(EXTRACTED RECORDS Opens)

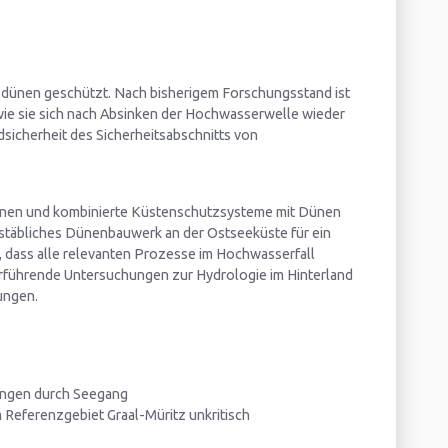
ünen geschützt. Nach bisherigem Forschungsstand ist
 wie sie sich nach Absinken der Hochwasserwelle wieder
sicherheit des Sicherheitsabschnitts von
Dünen und kombinierte Küstenschutzsysteme mit Dünen
stäbliches Dünenbauwerk an der Ostseeküste für ein
, dass alle relevanten Prozesse im Hochwasserfall
erführende Untersuchungen zur Hydrologie im Hinterland
ungen.
ungen durch Seegang
 Referenzgebiet Graal-Müritz unkritisch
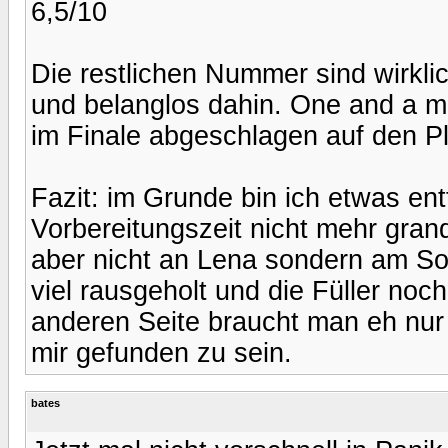
6,5/10
Die restlichen Nummer sind wirkli
und belanglos dahin. One and a m
im Finale abgeschlagen auf den Pl
Fazit: im Grunde bin ich etwas en
Vorbereitungszeit nicht mehr gra
aber nicht an Lena sondern am Son
viel rausgeholt und die Füller noc
anderen Seite braucht man eh nur
mir gefunden zu sein.
bates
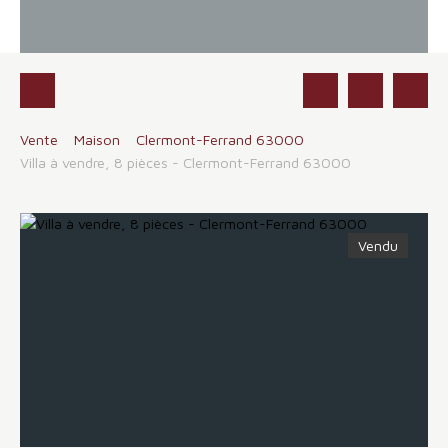
Vente
Maison
Clermont-Ferrand 63000
Villa à vendre, 8 pièces - Clermont-Ferrand 63000
Vendu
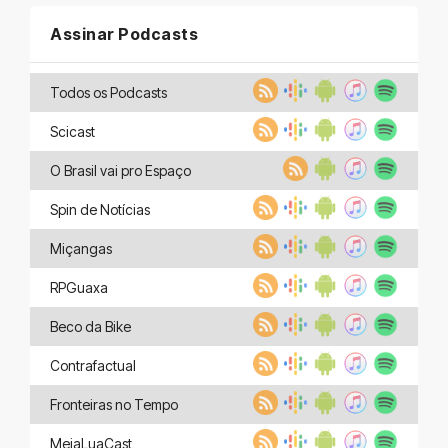
Assinar Podcasts
Todos os Podcasts
Scicast
O Brasil vai pro Espaço
Spin de Notícias
Miçangas
RPGuaxa
Beco da Bike
Contrafactual
Fronteiras no Tempo
MeiaLuaCast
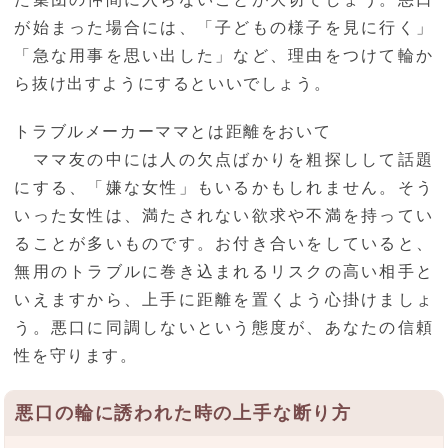
が始まった場合には、「子どもの様子を見に行く」
「急な用事を思い出した」など、理由をつけて輪か
ら抜け出すようにするといいでしょう。
トラブルメーカーママとは距離をおいて
ママ友の中には人の欠点ばかりを粗探しして話題
にする、「嫌な女性」もいるかもしれません。そう
いった女性は、満たされない欲求や不満を持ってい
ることが多いものです。お付き合いをしていると、
無用のトラブルに巻き込まれるリスクの高い相手と
いえますから、上手に距離を置くよう心掛けましょ
う。悪口に同調しないという態度が、あなたの信頼
性を守ります。
悪口の輪に誘われた時の上手な断り方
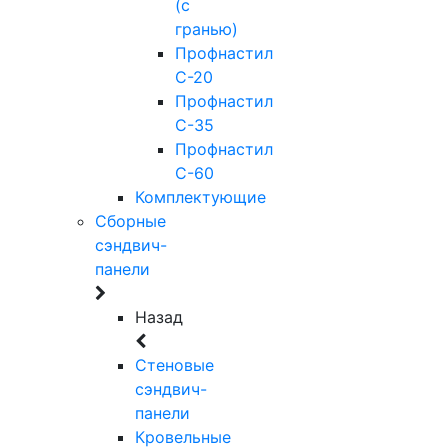
(с
гранью)
Профнастил
С-20
Профнастил
С-35
Профнастил
С-60
Комплектующие
Сборные
сэндвич-
панели
Назад
Стеновые
сэндвич-
панели
Кровельные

(EXTRACTED RECORDS Closes)

YOUR GOAL: Could you print all the entries exactly as they stand, with the pictures left out?

REPLY:
ünen geschützt. Nach bisherigem Forschungsstand ist
 wie sie sich nach Absinken der Hochwasserwelle wieder
sicherheit des Sicherheitsabschnitts von
Dünen und kombinierte Küstenschutzsysteme mit Dünen
stäbliches Dünenbauwerk an der Ostseeküste für ein
, dass alle relevanten Prozesse im Hochwasserfall
erführende Untersuchungen zur Hydrologie im Hinterland
ungen.
ungen durch Seegang
 Referenzgebiet Graal-Müritz unkritisch
6,5/10
Die restlichen Nummer sind wirkli
und belanglos dahin. One and a m
im Finale abgeschlagen auf den Pl
Fazit: im Grunde bin ich etwas en
Vorbereitungszeit nicht mehr gra
aber nicht an Lena sondern am Son
viel rausgeholt und die Füller noc
anderen Seite braucht man eh nur
mir gefunden zu sein.
bates
Vente
Maison
Clermont-Ferrand 63000
Villa à vendre, 8 pièces - Clermont-Ferrand 63000
Vendu
Assinar Podcasts
Todos os Podcasts
Scicast
O Brasil vai pro Espaço
Spin de Notícias
Miçangas
RPGuaxa
Beco da Bike
Contrafactual
Fronteiras no Tempo
MeiaLuaCast
が始まった場合には、「子どもの様子を見に行く」
「急な用事を思い出した」など、理由をつけて輪か
ら抜け出すようにするといいでしょう。
トラブルメーカーママとは距離をおいて
ママ友の中には人の欠点ばかりを粗探しして話題
にする、「嫌な女性」もいるかもしれません。そう
いった女性は、満たされない欲求や不満を持ってい
ることが多いものです。お付き合いをしていると、
無用のトラブルに巻き込まれるリスクの高い相手と
いえますから、上手に距離を置くよう心掛けましょ
う。悪口に同調しないという態度が、あなたの信頼
性を守ります。
悪口の輪に誘われた時の上手な断り方
(с
гранью)
Профнастил
С-20
Профнастил
С-35
Профнастил
С-60
Комплектующие
Сборные
сэндвич-
панели
Назад
Стеновые
сэндвич-
панели
Кровельные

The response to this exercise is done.